さらに、村の奥にある広場には大穴が開いていた。
ここ数日でゆっくり達が掘った穴で、いずれここに多くのゆっくりが来る事を見越して作った住居だった。
その地下は非常に広く掘られており、1000以上のゆっくりが暮らせるように考えられていた。
しかしいまは建設途中なので中には誰もいない。
ゆっくり達は村を占拠すると、ここを自分達にあったゆっくりプレイスにしたのだった。
家の中では何匹ものゆっくりが寝ており、その広場の横にある村一番の大きな家では、
ひときわ大きい……おそらく二メートル以上あるゆっくりまりさとれいむがいびきをかいていた。

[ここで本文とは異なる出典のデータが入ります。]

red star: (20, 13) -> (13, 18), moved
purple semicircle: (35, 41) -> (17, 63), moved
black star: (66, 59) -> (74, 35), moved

このまりさとれいむは、今回村を襲った巨大ゆっくりの一匹で、占領の際人間と最も戦った功労を認められ、
前線基地のリーダーとして村に居座っていた。
「ゆびゅ~……まりしゃしゃまは……さいきょ~……なんだじぇ~……」
「ゆ~……まりさ~……かっこいいぃぃ~……」
時折薄ら笑いを浮かべつつ寝言言っている。
「ゆ、ゆ、ゆ、ゆっくりいじょうな~し」
入り口のれいむはさっきから馬鹿正直に点呼を繰り返している。
と、同じ見張りなのにうとうとしていた成体まりさが目を覚ました。
「ゆ~……れいむうるさいよ!ゆっくりねむれないよ!」
「ねたらだめでしょーーーー!!まりさもゆっくりみはってね!」
「まりさはねむいんだよ!よるはゆっくりねむるんだよ!」
「りーだーにいいつけるよ!」
「ゆっ……」
「うごかないからねむくなるんだよ! まりさはれいむゆっくりしないでこうたいしてね!」
「ゆ……ゆっくりりかいしたよ……」
「ゆっくりちゃんとみはってね!」
「ゆっくりりかいしたよ!」
れいむの剣幕にまりさは眠たい目を無理矢理あけて、れいむと見張りを交代する。
眠ってゆっくりできないのは苦痛だったが、リーダーに告げ口されて『永遠にゆっくりできなくなる』のはもっといやだった。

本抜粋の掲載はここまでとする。